_PROBLEM TO SOLVE_. Set down exactly each line of the entries below, beginning at the one that contains "luonnosvaiheessa oleva" and ending at the last, and no others.

[Extracted page text data]
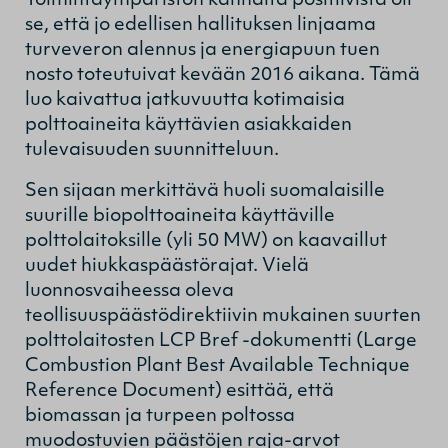
Toimintaympäristön kannalta positiivista oli
se, että jo edellisen hallituksen linjaama
turveveron alennus ja energiapuun tuen
nosto toteutuivat kevään 2016 aikana. Tämä
luo kaivattua jatkuvuutta kotimaisia
polttoaineita käyttävien asiakkaiden
tulevaisuuden suunnitteluun.
Sen sijaan merkittävä huoli suomalaisille
suurille biopolttoaineita käyttäville
polttolaitoksille (yli 50 MW) on kaavaillut
uudet hiukkaspäästörajat. Vielä
luonnosvaiheessa oleva
teollisuuspäästödirektiivin mukainen suurten
polttolaitosten LCP Bref -dokumentti (Large
Combustion Plant Best Available Technique
Reference Document) esittää, että
biomassan ja turpeen poltossa
muodostuvien päästöjen raja-arvot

_OUTPUT OF THE TASK_.
luonnosvaiheessa oleva
teollisuuspäästödirektiivin mukainen suurten
polttolaitosten LCP Bref -dokumentti (Large
Combustion Plant Best Available Technique
Reference Document) esittää, että
biomassan ja turpeen poltossa
muodostuvien päästöjen raja-arvot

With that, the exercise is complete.